La sua esplosione definitiva sarebbe venuta con il Milan, con il quale ebbe modo di mettersi nella bacheca personale titoli nazionali e internazionali. Sebastiano Rossi, però, ebbe nel Cesena un robusto trampolino di lancio verso la gloria. Ieri, 20 luglio 1964, l’estremo difensore cesenate doc ha compiuto 62 anni.

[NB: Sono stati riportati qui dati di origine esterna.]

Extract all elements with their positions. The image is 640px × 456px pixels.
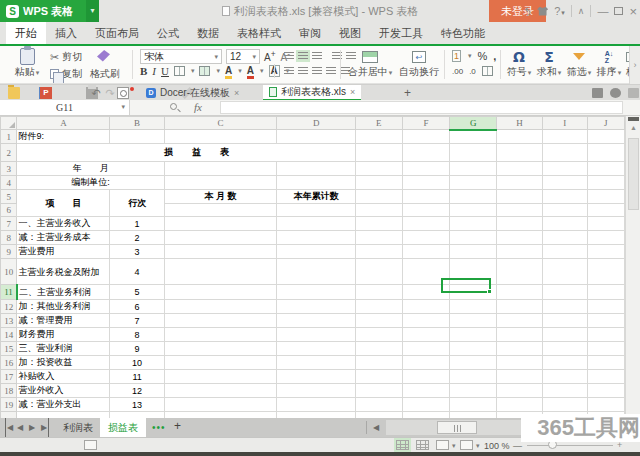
item-cell[interactable]: 营业外收入	[17, 384, 110, 398]
item-cell[interactable]: 补贴收入	[17, 370, 110, 384]
cell[interactable]	[277, 370, 356, 384]
fill-handle[interactable]	[487, 289, 492, 294]
cell[interactable]	[277, 259, 356, 285]
line-cell[interactable]: 12	[110, 384, 164, 398]
docer-tab[interactable]: D Docer-在线模板 ×	[140, 85, 245, 101]
bold-button[interactable]: B	[140, 65, 147, 77]
help-button[interactable]: ?▾	[554, 5, 565, 17]
copy-button[interactable]: 复制	[50, 67, 82, 81]
item-cell[interactable]: 减：主营业务成本	[17, 231, 110, 245]
collapse-ribbon-button[interactable]: ∧	[578, 6, 585, 16]
cell[interactable]	[277, 231, 356, 245]
cell[interactable]	[164, 259, 277, 285]
assistant-icon[interactable]	[610, 88, 621, 98]
sheet-title-cell[interactable]: 损 益 表	[17, 144, 355, 162]
name-box[interactable]: G11 ▾	[0, 100, 130, 115]
layout-switch-icon[interactable]	[628, 88, 639, 98]
italic-button[interactable]: I	[152, 65, 156, 77]
row-header[interactable]: 8	[1, 231, 17, 245]
tab-data[interactable]: 数据	[188, 22, 228, 44]
last-sheet-icon[interactable]: ▶	[41, 418, 49, 437]
cell[interactable]	[277, 285, 356, 300]
tab-insert[interactable]: 插入	[46, 22, 86, 44]
row-header[interactable]: 5	[1, 190, 17, 204]
cell[interactable]	[164, 245, 277, 259]
item-cell[interactable]: 一、主营业务收入	[17, 217, 110, 231]
row-header[interactable]: 19	[1, 398, 17, 412]
zoom-slider-track[interactable]	[527, 445, 613, 446]
first-sheet-icon[interactable]: ◀	[5, 418, 13, 437]
font-color-button[interactable]: A	[247, 66, 254, 76]
fill-color-button[interactable]	[199, 66, 210, 76]
row-header[interactable]: 12	[1, 300, 17, 314]
undo-icon[interactable]: ↶	[90, 87, 102, 99]
next-sheet-icon[interactable]: ▶	[29, 418, 35, 437]
symbol-button[interactable]: Ω 符号▾	[506, 48, 532, 79]
vertical-scrollbar[interactable]: ▲	[625, 116, 640, 418]
spreadsheet-grid[interactable]: A B C D E F G H I J 1 附件9: 2 损 益 表	[0, 116, 625, 418]
row-header[interactable]: 13	[1, 314, 17, 328]
add-sheet-button[interactable]: +	[174, 418, 181, 434]
cell[interactable]	[277, 245, 356, 259]
align-right-button[interactable]	[312, 67, 322, 75]
normal-view-icon[interactable]	[396, 440, 409, 450]
close-tab-icon[interactable]: ×	[234, 88, 239, 98]
insert-function-button[interactable]: fx	[194, 100, 202, 115]
cell[interactable]	[277, 328, 356, 342]
cell[interactable]	[164, 342, 277, 356]
item-cell[interactable]: 加：其他业务利润	[17, 300, 110, 314]
borders-button[interactable]	[174, 66, 185, 76]
page-layout-view-icon[interactable]	[416, 440, 429, 450]
format-cells-button[interactable]	[482, 66, 493, 76]
row-header[interactable]: 3	[1, 162, 17, 176]
cell[interactable]	[277, 217, 356, 231]
cell[interactable]	[277, 314, 356, 328]
cell[interactable]	[164, 217, 277, 231]
tab-table-style[interactable]: 表格样式	[228, 22, 290, 44]
cell[interactable]	[164, 328, 277, 342]
row-header[interactable]: 4	[1, 176, 17, 190]
header-item-cell[interactable]: 项 目	[17, 190, 110, 217]
minimize-button[interactable]: —	[597, 5, 608, 17]
message-icon[interactable]	[592, 88, 603, 98]
cell[interactable]	[164, 356, 277, 370]
hscroll-left-icon[interactable]: ◀	[373, 418, 379, 437]
row-header[interactable]: 10	[1, 259, 17, 285]
fullscreen-view-icon[interactable]	[460, 440, 473, 450]
split-handle[interactable]	[628, 117, 639, 121]
export-pdf-icon[interactable]: P	[40, 87, 52, 99]
line-cell[interactable]: 8	[110, 328, 164, 342]
percent-button[interactable]: %	[478, 50, 488, 62]
font-name-select[interactable]: 宋体▾	[140, 49, 222, 64]
maximize-button[interactable]	[614, 7, 623, 15]
line-cell[interactable]: 13	[110, 398, 164, 412]
item-cell[interactable]: 营业费用	[17, 245, 110, 259]
line-cell[interactable]: 5	[110, 285, 164, 300]
number-format-button[interactable]: 1	[452, 50, 461, 62]
cell[interactable]	[164, 384, 277, 398]
year-month-cell[interactable]: 年 月	[17, 162, 164, 176]
line-cell[interactable]: 2	[110, 231, 164, 245]
formula-input[interactable]	[220, 101, 623, 114]
active-document-tab[interactable]: 利润表表格.xls ×	[263, 85, 361, 101]
line-cell[interactable]: 11	[110, 370, 164, 384]
col-header-b[interactable]: B	[110, 117, 164, 130]
format-painter-button[interactable]: 格式刷	[90, 67, 120, 81]
tab-page-layout[interactable]: 页面布局	[86, 22, 148, 44]
align-top-button[interactable]	[284, 52, 294, 60]
row-header[interactable]: 15	[1, 342, 17, 356]
row-header[interactable]: 7	[1, 217, 17, 231]
align-left-button[interactable]	[284, 67, 294, 75]
redo-icon[interactable]: ↷	[104, 87, 116, 99]
vertical-scroll-thumb[interactable]	[628, 138, 639, 210]
cell[interactable]	[277, 300, 356, 314]
wps-app-button[interactable]: S WPS 表格	[0, 0, 86, 22]
cell[interactable]	[164, 231, 277, 245]
col-header-j[interactable]: J	[587, 117, 624, 130]
app-menu-dropdown[interactable]: ▾	[86, 0, 99, 22]
item-cell[interactable]: 减：营业外支出	[17, 398, 110, 412]
cell[interactable]	[164, 285, 277, 300]
horizontal-scroll-thumb[interactable]	[437, 421, 477, 434]
tab-home[interactable]: 开始	[6, 22, 46, 44]
zoom-formula-icon[interactable]	[170, 103, 177, 110]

I primi passi con giovanili del Cesena, Forlì e Rondinella
Rossi incrocia la strada bianconera a diciassette anni e comincia a farsi le ossa nelle giovanili. Disputa una gara di Coppa Italia scendendo in campo per quarantacinque minuti nella stagione 2017-18. A 18 anni approda nel Forlì guidato da Angelo Becchetti collezionando undici presenze. La squadra ha un’annata disastrosa che si conclude con la retrocessione in serie C. Il Cesena gli rispalanca le braccia ma non disputa neppure una partita, a Empoli, invece, scende in campo solo per una sfida di Coppa Italia frequentando il rettangolo verde per otto minuti. Rossi ha voglia di risperimentare il campo e di dare continuità alla sua presenza e chi gli offre la possibilità di farlo è la Rondinella Marzocco della quale, nel 1985-86,. difende i pali 22 volte ottenendo 14 clean sheet.

Il rilancio a Cesena
Nato a Cesena, Rossi tiene a brillare in modo particolare davanti al suo pubblico. Questa volta, quando torna nel 1986, diventa sino al 1990 in qualche modo propheta in patria disputando 145 partite tra serie B e Coppa Italia. Nel 1986-87, quando il Cesena è agli ordini dell’indimenticato Bruno Bolchi, ottiene con esso il terzo posto e la promozione in massima serie con 36 presenze. Trentadue, con tre clean sheet, ne farà invece registrare la stagione successiva quando la squadra si piazza al nono posto conservando ampiamente la serie A. Nel 1988-89 ne ottiene 41 con altri due clean sheet e nel 1989-90, anno della sua esperienza conclusiva in bianconero, 36 con due clean sheet. Nella compagine della sua città natale lascia un bottino di 146 presenze e 58 partite con la porta inviolata e si apre così la strada per il grande salto al Milan dove avverrà la sua consacrazione definitiva. Il periodo di Cesena, per Rossi, non fu tutto rose e fiori con alcuni momenti di incomprensione con la tifoseria.

In rossonero
Nelle 330 presenze condite da 148 clean sheet che avrà all’ombra della Madonnina, Rossi si ritaglierà le pagine più belle della sua carriera con la conquista di cinque scudetti, una Champions League nel 1993-94 quando difende i pali milanisti nella finale vinta per 4-0 contro il Barcellona, un titolo intercontinentale, 2 Supercoppe Uefa e tre Supercoppe Italiane. Nel 1993-94 si prende la palma del portiere più imbattuto lasciando la sua porta immacolata per 929 minuti, superato soltanto da Gianluigi Buffon nel 2016 con 974.

Un portiere di livello
Dotato di un carattere determinato e aggressivo che lo portò a volte a scontrarsi con degli avversari, Rossi resta però un portiere di grande personalità e dotato di talento. E i segreti del buon portiere sono quello che cercò di trasmettere tanto al Milan quanto al Cesena, divenendo, dopo avere appeso le scarpe al chiodo, del primo talent scout e del secondo direttore dell’area tecnica.